- [What the exercise asks]: Copy every line of the listing that holds the string "Girls".

[Excerpted data — start]

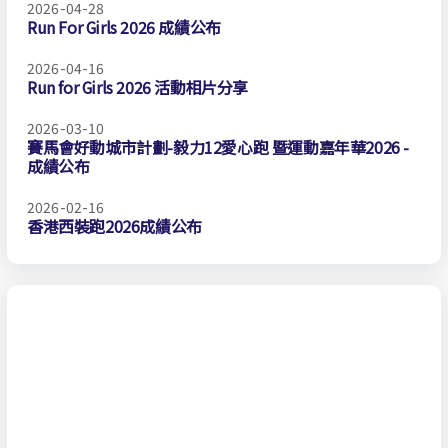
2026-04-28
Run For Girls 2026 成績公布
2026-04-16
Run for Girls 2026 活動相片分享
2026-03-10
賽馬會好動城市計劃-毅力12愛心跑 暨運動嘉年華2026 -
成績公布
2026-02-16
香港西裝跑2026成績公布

[Excerpted data — finish]
[Excerpted data — start]

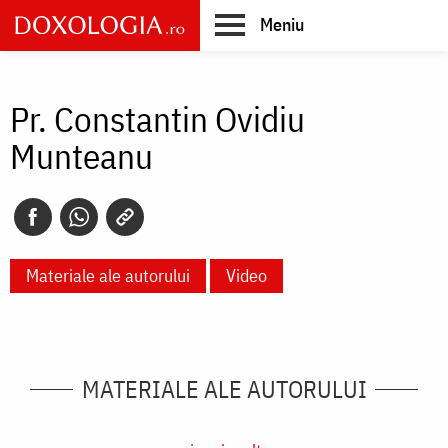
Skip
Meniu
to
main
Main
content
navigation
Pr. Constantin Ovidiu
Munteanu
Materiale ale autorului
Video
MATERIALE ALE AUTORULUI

[Excerpted data — finish]

- [Written response]:
Run For Girls 2026 成績公布
Run for Girls 2026 活動相片分享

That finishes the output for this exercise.